Converting JavaScript code into TypeScript

In this section, we will see how to transform some JavaScript code into TypeScript.

Let’s suppose we have to check whether a word is a palindrome. The JavaScript code for this algorithm will be as follows:

function isPalindrome(word) {
  const lowerCaseWord = word.toLowerCase()
  const reversedWord = lowerCaseWord.split('').reverse().join('')
  return lowerCaseWord === reversedWord
}

You can name this file palindrome.ts.

As you can see, we are receiving a string variable (word), and we are returning a boolean value. So, how will this be translated into TypeScript?

function isPalindrome(word: string): boolean {
  const lowerCaseWord = word.toLowerCase()
  const reversedWord = lowerCaseWord.split('').reverse().join('')
  return lowerCaseWord === reversedWord
}

You’re probably thinking, “Great, I just specified the string type as word and the boolean type to the function returned value, but now what?”

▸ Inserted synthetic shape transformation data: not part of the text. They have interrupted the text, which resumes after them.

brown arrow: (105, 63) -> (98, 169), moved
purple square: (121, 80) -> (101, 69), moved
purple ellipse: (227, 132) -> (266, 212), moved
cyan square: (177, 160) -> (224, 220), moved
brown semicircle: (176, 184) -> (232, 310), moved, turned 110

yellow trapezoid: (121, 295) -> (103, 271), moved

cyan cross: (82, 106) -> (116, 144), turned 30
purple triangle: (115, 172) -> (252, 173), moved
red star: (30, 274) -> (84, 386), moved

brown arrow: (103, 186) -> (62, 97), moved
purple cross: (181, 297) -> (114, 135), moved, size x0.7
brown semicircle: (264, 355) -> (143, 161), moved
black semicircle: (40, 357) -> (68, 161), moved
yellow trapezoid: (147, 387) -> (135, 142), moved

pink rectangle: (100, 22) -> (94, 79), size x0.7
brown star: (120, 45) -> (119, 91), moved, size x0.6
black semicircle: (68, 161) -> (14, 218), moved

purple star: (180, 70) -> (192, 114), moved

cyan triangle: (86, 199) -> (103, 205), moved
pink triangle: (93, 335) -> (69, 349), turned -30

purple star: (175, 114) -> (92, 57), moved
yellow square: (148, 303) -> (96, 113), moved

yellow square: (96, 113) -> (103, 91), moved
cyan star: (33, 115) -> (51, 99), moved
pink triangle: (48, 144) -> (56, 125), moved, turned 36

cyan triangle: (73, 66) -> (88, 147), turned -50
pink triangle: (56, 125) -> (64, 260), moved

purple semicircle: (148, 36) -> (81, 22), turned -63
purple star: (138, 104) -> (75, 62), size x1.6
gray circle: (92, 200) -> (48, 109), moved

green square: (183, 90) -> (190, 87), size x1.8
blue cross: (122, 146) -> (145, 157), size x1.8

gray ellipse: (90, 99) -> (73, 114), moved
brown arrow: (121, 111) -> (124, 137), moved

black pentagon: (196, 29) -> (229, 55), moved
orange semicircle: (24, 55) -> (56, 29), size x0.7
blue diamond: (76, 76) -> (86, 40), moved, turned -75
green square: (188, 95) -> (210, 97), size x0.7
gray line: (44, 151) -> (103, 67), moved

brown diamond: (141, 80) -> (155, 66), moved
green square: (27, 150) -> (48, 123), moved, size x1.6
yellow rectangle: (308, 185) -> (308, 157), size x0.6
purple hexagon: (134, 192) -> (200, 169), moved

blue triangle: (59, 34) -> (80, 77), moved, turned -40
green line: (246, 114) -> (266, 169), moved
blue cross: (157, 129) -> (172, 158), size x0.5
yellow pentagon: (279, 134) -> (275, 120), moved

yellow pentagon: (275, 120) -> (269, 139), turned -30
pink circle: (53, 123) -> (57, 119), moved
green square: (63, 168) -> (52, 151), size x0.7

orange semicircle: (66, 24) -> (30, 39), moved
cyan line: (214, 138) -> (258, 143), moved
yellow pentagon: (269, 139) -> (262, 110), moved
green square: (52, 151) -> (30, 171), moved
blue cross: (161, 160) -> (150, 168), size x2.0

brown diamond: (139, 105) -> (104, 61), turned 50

If you try to run the function with some value that is different from string, you will get a TypeScript error:

console.log(isPalindrome('Level')) // true
console.log(isPalindrome('Anna')) // true
console.log(isPalindrome('Carlos')) // false
console.log(isPalindrome(101)) // TS Error
console.log(isPalindrome(true)) // TS Error
console.log(isPalindrome(false)) // TS Error

So, if you try to pass a number to the function, you will get the following error:

Graphical user interface, text, application  Description automatically generated

Figure 2.1: Type number is not assignable to parameter of type string

That’s why TypeScript is very useful, because it will force you to be stricter and more explicit with your code.